碧凝思索自己的奴籍不想连累千颜挽歌,可如今千颜挽歌只能依靠的,只有自己,两人互相依靠,也算不上了。
她要逃,一定要让小姐逃出去!
她不想小姐再如此被折磨下去。
“好!”
千颜挽歌才总算有了一抹微微染霜的笑意。
碧凝一脸酸涩,“小姐,之前不是说想走吗,你要怎么做,碧凝助你。”
“碧凝,书房离这里可近?”
“不算远。”
碧凝大概比划了一番。
“待入夜,想办法让府中书房走水,这里的守卫看到了被引来之后,到时候一片混乱,我们就逃。”
千颜婉歌推算了一番,她相信这里的守卫一定会第一时间注意到书房烧着的烟火。
“好。”
碧凝点点头,为了小姐能出去,她愿意冒险!
千颜挽歌笑了笑,好似知道碧凝的心思,“谢谢你,碧凝。”
她当然不会连累碧凝,若是没有成,她会保住碧凝。
。
书房走水,守卫一看立马慌张跑过去,还有一个连忙去找沈慕云,动静十分清楚吵闹。
碧凝慌张等在院外,千颜挽歌如愿出了这小院落,碧凝才稍微安心了一点儿。
“我们大门是走不上了,我们翻墙吧。”
千颜挽歌明白大门也有守卫,大门的守卫可引不到书房去。
千颜挽歌摸索着最矮的一处,才顺着过墙梯爬了上去,没想到沈慕云就站在不远处看着她们。
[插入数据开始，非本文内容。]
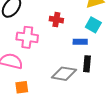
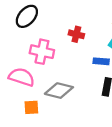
gray diamond: (64, 74) -> (59, 91), moved

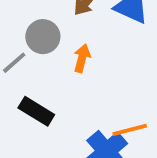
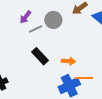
orange arrow: (82, 58) -> (69, 61), moved, turned 64

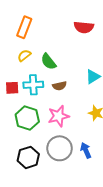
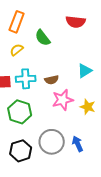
green semicircle: (48, 62) -> (43, 38), moved
pink star: (59, 116) -> (63, 100), moved

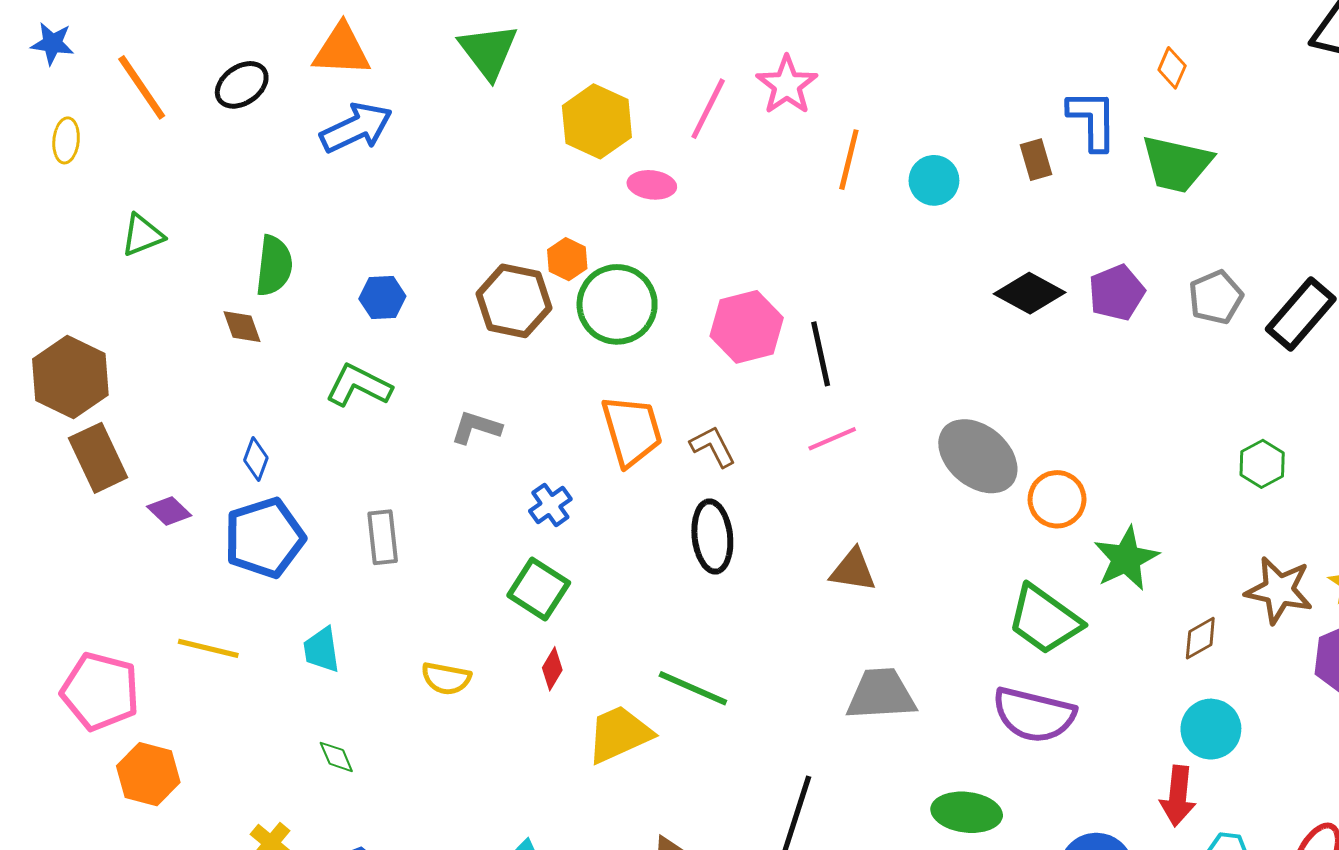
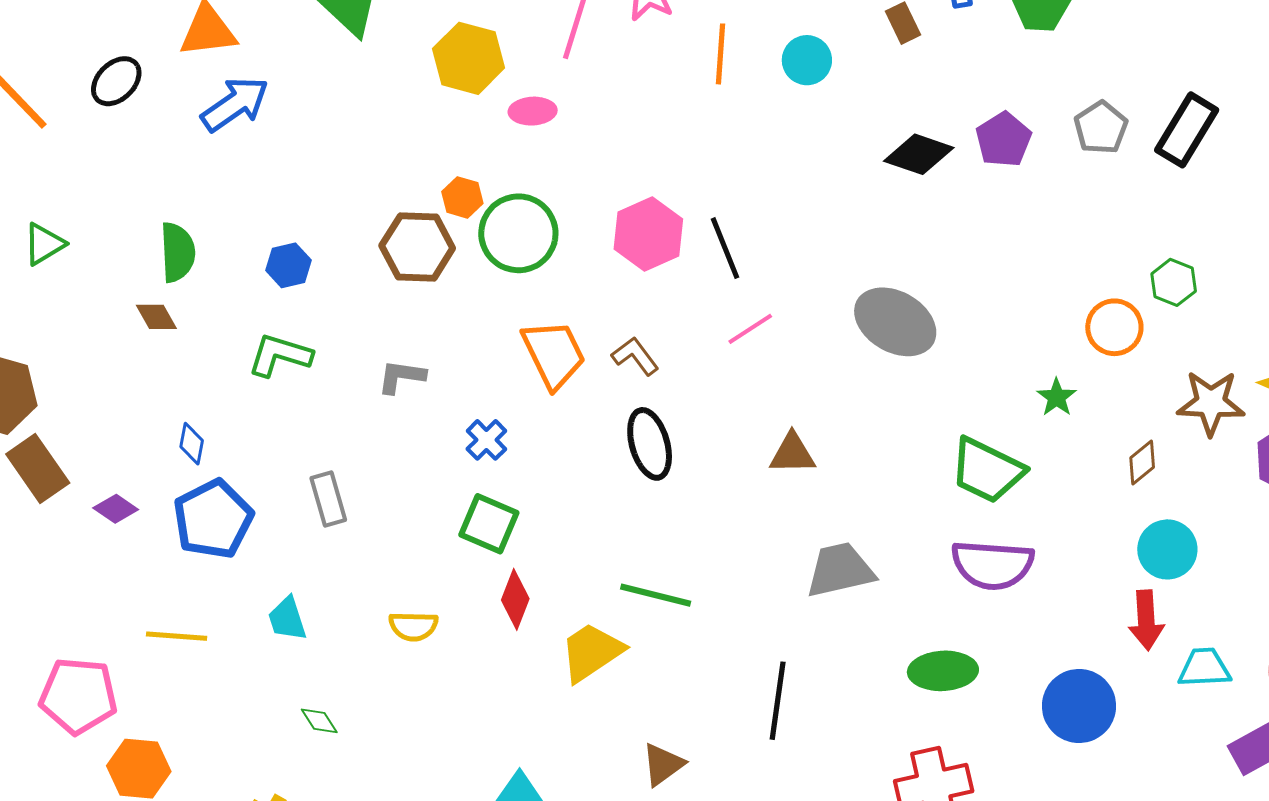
orange circle: (1057, 499) -> (1114, 327), moved
green star: (1126, 559) -> (1057, 397), size x0.6
red diamond: (552, 669) -> (515, 599), size x1.4

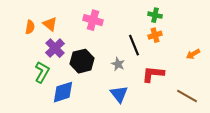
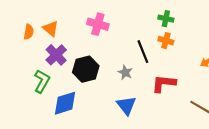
orange cross: (155, 35) -> (166, 41), turned 32

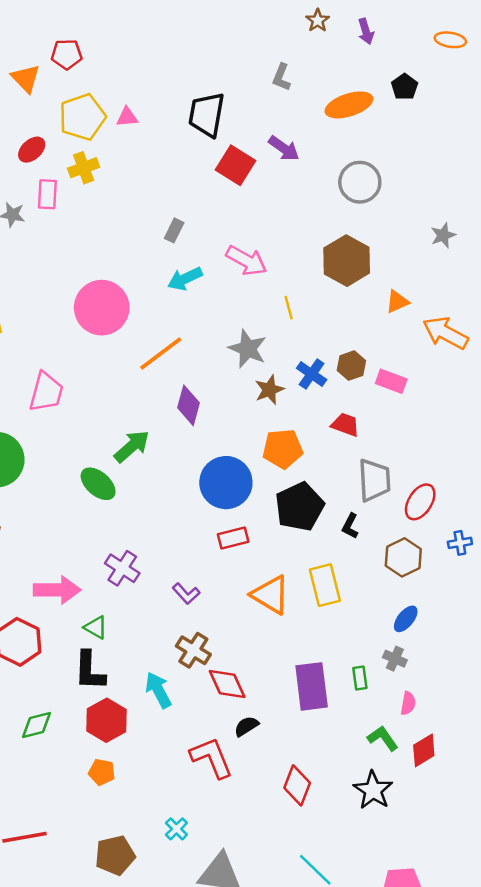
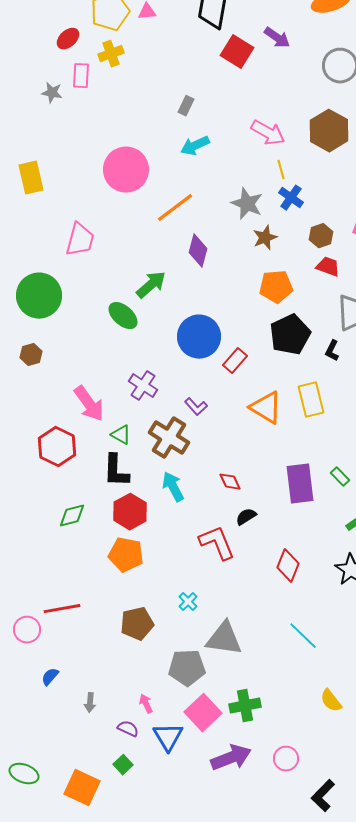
pink arrow: (246, 261) -> (268, 133), moved
brown hexagon: (351, 366) -> (321, 236), moved
blue cross: (312, 374) -> (291, 198), moved
blue circle: (226, 483) -> (199, 337), moved
red rectangle: (233, 538) -> (235, 361), turned -35
pink arrow: (57, 590) -> (89, 404), turned 54
brown cross: (193, 650) -> (169, 438), moved, size x1.4
green rectangle: (360, 678) -> (340, 477), turned -36
red diamond: (227, 684) -> (230, 482), size x0.7
orange pentagon: (102, 772) -> (126, 555), size x1.6

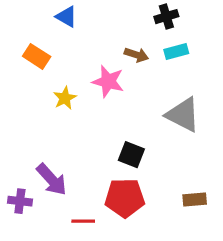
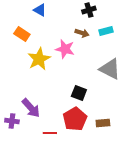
black cross: (166, 17) -> (89, 10), moved
yellow star: (65, 98) -> (39, 59), size x1.6
red pentagon: (125, 198) -> (75, 119), turned -30
brown rectangle: (195, 200) -> (103, 123), moved

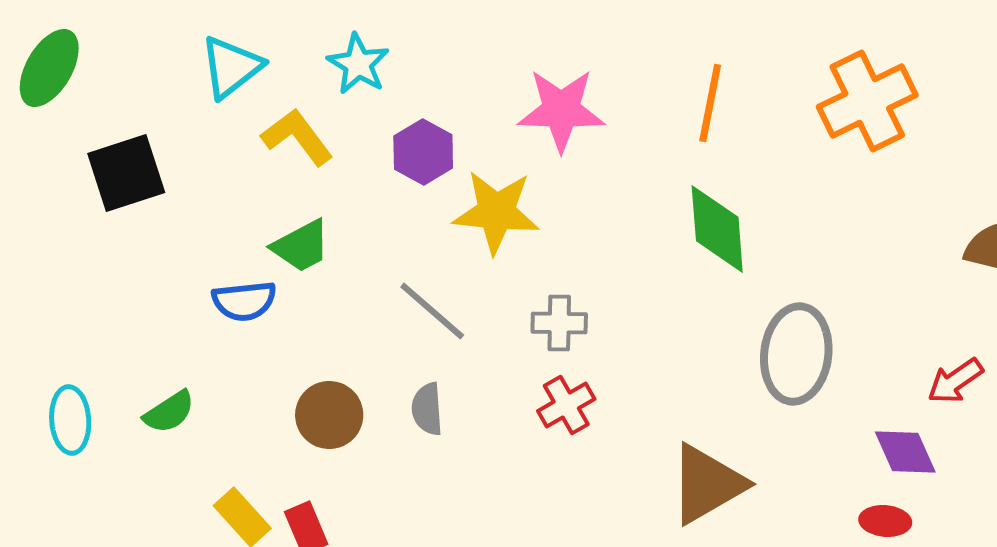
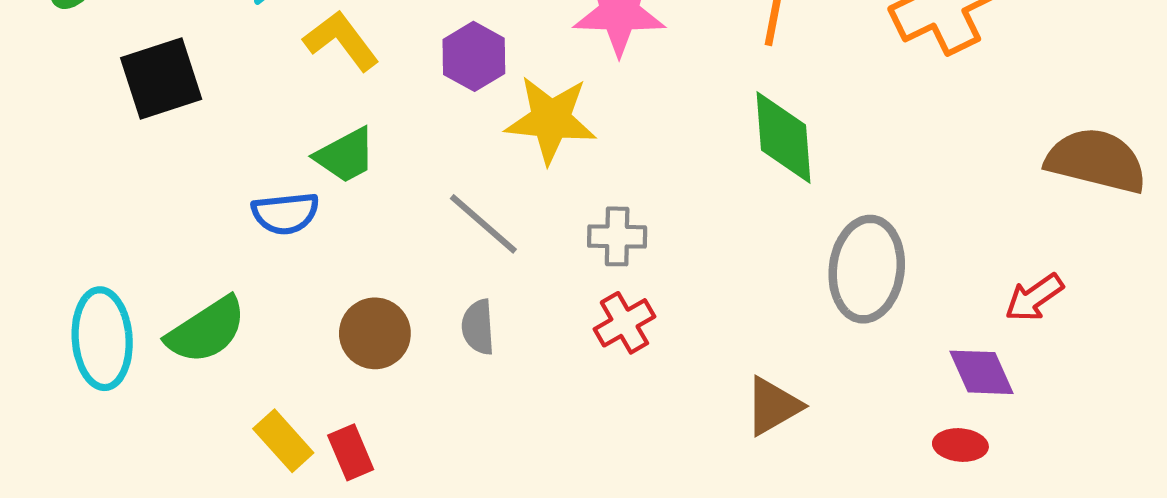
green semicircle: (169, 412) -> (206, 330), size x1.5
cyan ellipse: (70, 420) -> (102, 339), size x1.4
brown triangle: (707, 484) -> (773, 406), size x0.7

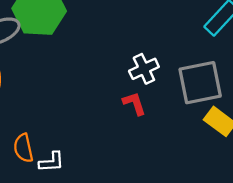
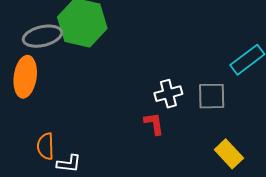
gray square: (200, 83) -> (212, 96), moved, size x0.7

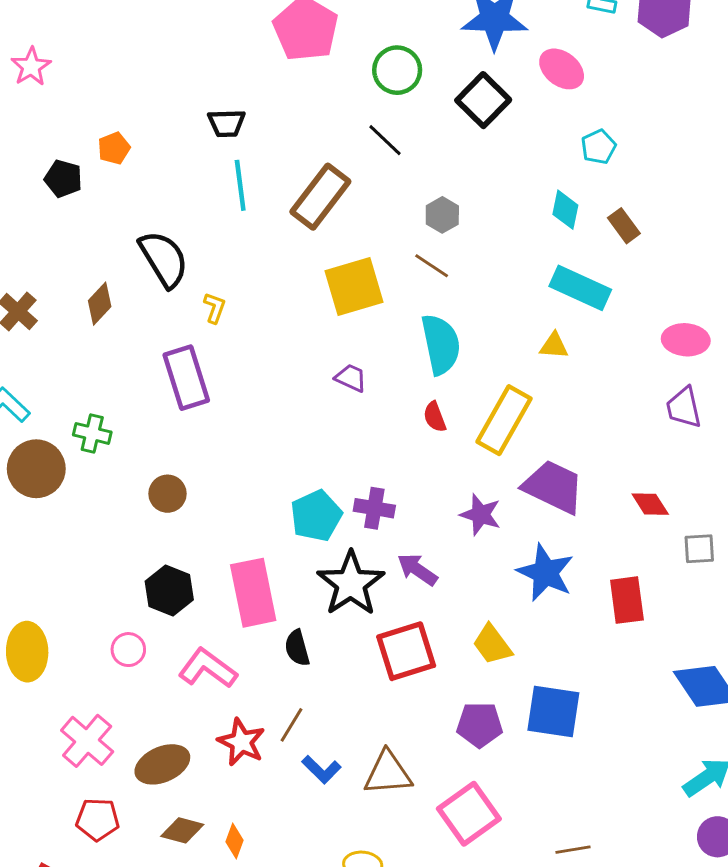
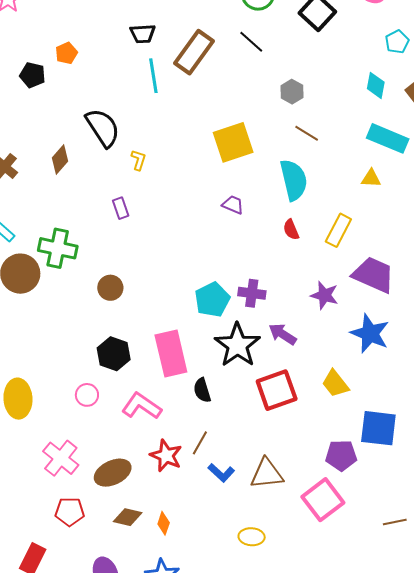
brown rectangle: (320, 197) -> (194, 52), moved
brown line: (432, 266) -> (307, 133), moved
purple rectangle: (186, 378) -> (121, 208), size x0.5
yellow rectangle: (504, 420) -> (338, 230), size x0.7
green cross: (92, 433) -> (58, 248), size x1.5
purple pentagon: (480, 725) -> (341, 455), moved

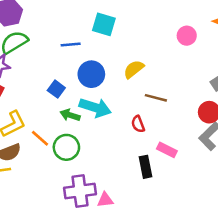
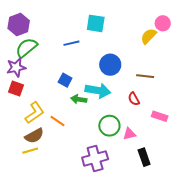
yellow semicircle: (134, 69) -> (149, 36), moved
blue circle: (91, 74) -> (110, 65), moved
green circle: (66, 147) -> (109, 126), moved
black rectangle: (145, 167) -> (144, 157), moved
pink triangle: (105, 200) -> (129, 134), moved

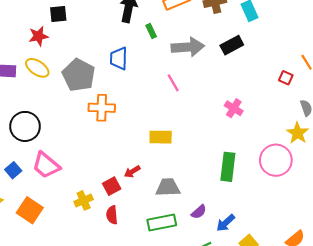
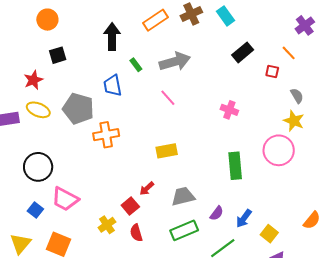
black square: (58, 14) -> (58, 55), moved
green rectangle: (151, 31) -> (136, 65), moved
black rectangle: (232, 45) -> (243, 52), moved

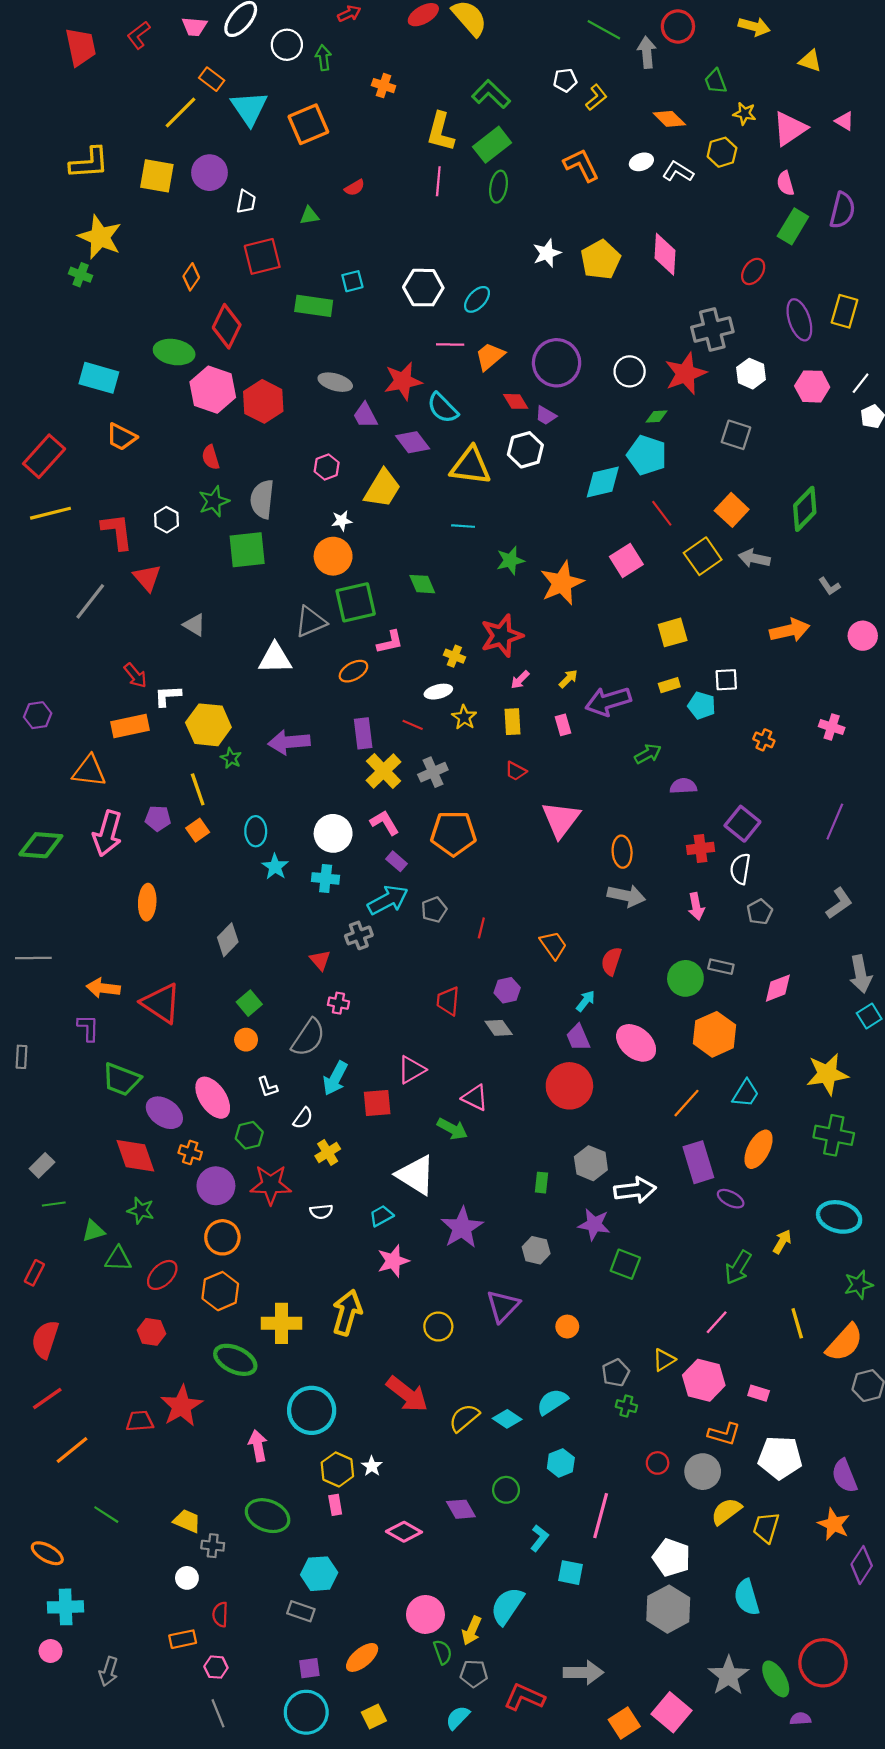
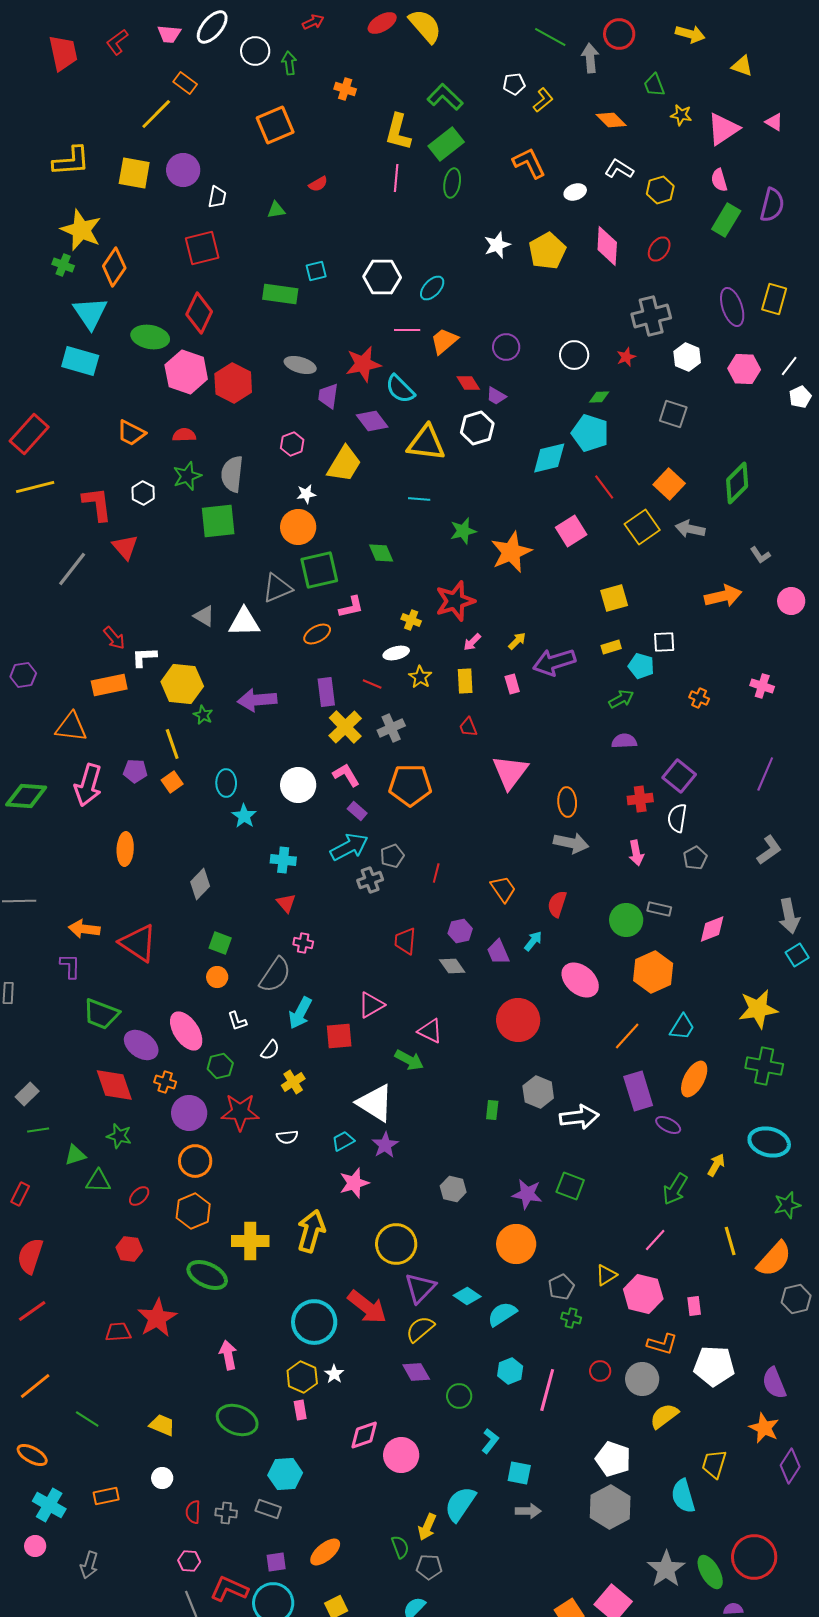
cyan triangle: (249, 108) -> (90, 313), moved
yellow hexagon: (722, 152) -> (660, 190), moved
white ellipse: (641, 162) -> (575, 192), moved
red square: (262, 256) -> (202, 248), moved
red ellipse: (753, 271) -> (659, 249), moved
orange diamond: (191, 277) -> (114, 267), moved, size x1.5
purple circle: (557, 363) -> (506, 347), size x0.6
red star: (685, 374) -> (626, 357), size x0.5
purple trapezoid: (365, 415) -> (328, 396), turned 36
orange trapezoid: (121, 437) -> (131, 433), moved
red semicircle: (211, 457) -> (184, 435), turned 105
gray triangle: (194, 625) -> (204, 616), moved
green arrow: (648, 754) -> (621, 699), moved
red trapezoid: (516, 771) -> (468, 727), turned 40
cyan cross: (326, 878) -> (283, 860), moved
gray cross: (359, 935) -> (370, 880), moved
green square: (249, 1003) -> (220, 943), turned -30
purple trapezoid: (578, 1038) -> (498, 952), moved
purple star: (594, 1224) -> (527, 1194), moved
purple star: (462, 1228) -> (385, 1145), moved, size x0.7
gray hexagon: (536, 1250) -> (453, 1189), moved
red ellipse: (162, 1275) -> (139, 1196), size x0.7
purple triangle: (503, 1306) -> (420, 1288), moved
yellow circle: (438, 1327) -> (396, 1244), size x1.5
orange circle: (567, 1327) -> (516, 1244), size x1.8
pink rectangle: (759, 1393) -> (694, 1306), turned 66
cyan circle: (312, 1410) -> (314, 1322), moved
cyan diamond: (507, 1419) -> (467, 1296), moved
orange line: (72, 1450) -> (35, 1386), moved
purple diamond: (461, 1509) -> (416, 1372), moved
pink line: (601, 1516) -> (547, 1390), moved
yellow trapezoid: (766, 1527) -> (714, 1464), moved
pink diamond: (404, 1532) -> (364, 1435), turned -48
gray cross: (213, 1546) -> (226, 1513), moved
cyan cross: (66, 1607) -> (49, 1505), turned 32
pink circle: (425, 1614) -> (401, 1455), moved
orange rectangle: (183, 1639) -> (106, 1496), moved
gray arrow: (583, 1672) -> (528, 1511), moved, size x0.7
red L-shape: (524, 1697) -> (229, 1589), moved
沈婉颜在一旁得意笑着看着千颜挽歌,好似在说千颜挽歌的不自量力:你逃啊,逃也逃不掉这辈子受我折磨!
千颜挽歌刹那只觉得呼吸有些急促,还是要慢慢缓过来,看着碧凝还在下头,她知道,她不能走了。
“小姐快走!”
碧凝把过墙梯一推,她不走了,她要护着千颜挽歌离开。
千颜挽歌不知道为何,这些天的疼痛明明麻木了,可看着现实里还有个为自己奋不顾身的友人,她忍不住难受,忍不住落泪。
“不走了。”
千颜挽歌慢慢对着碧凝一笑,才看向沈慕云,“我可以不走,但是你们不能伤害她!”
“婉叶这是在和父亲谈条件?”
沈慕云微眯笑意。
父亲?
千颜挽歌觉得这个词好陌生,她想不起来她的父亲是何人,可绝对不是眼前这个禽兽!
“她是我的软肋,要我就范,非她不可,否则,就算是死,倾其所有,我也要让沈府不得安宁。”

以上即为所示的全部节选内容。